## Exercise requirements
Search the data below for the string "research". Extract every line that contains it.

========================================================================

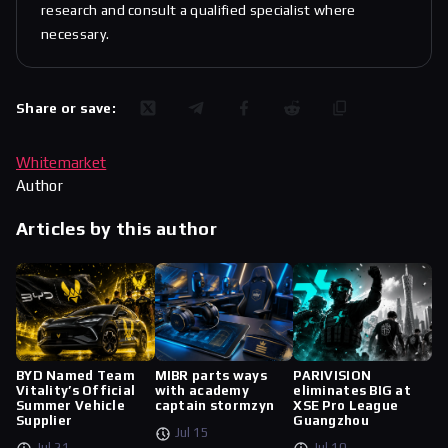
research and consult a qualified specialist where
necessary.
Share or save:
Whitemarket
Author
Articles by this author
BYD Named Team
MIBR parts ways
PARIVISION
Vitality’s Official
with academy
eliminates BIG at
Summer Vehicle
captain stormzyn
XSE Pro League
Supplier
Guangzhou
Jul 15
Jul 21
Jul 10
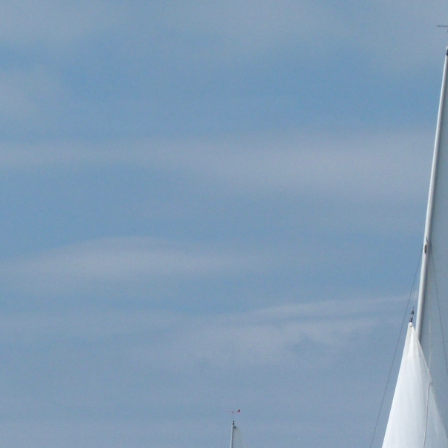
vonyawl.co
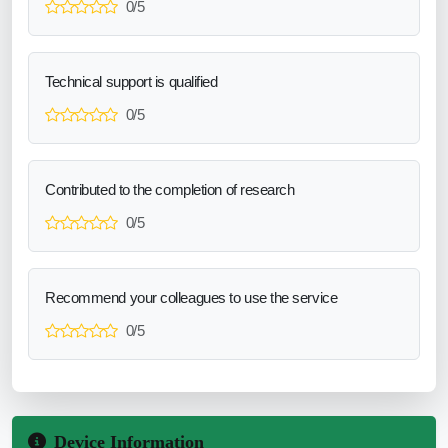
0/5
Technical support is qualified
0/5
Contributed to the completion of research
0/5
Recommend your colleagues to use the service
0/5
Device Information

========================================================================

## Response area
research and consult a qualified specialist where
Contributed to the completion of research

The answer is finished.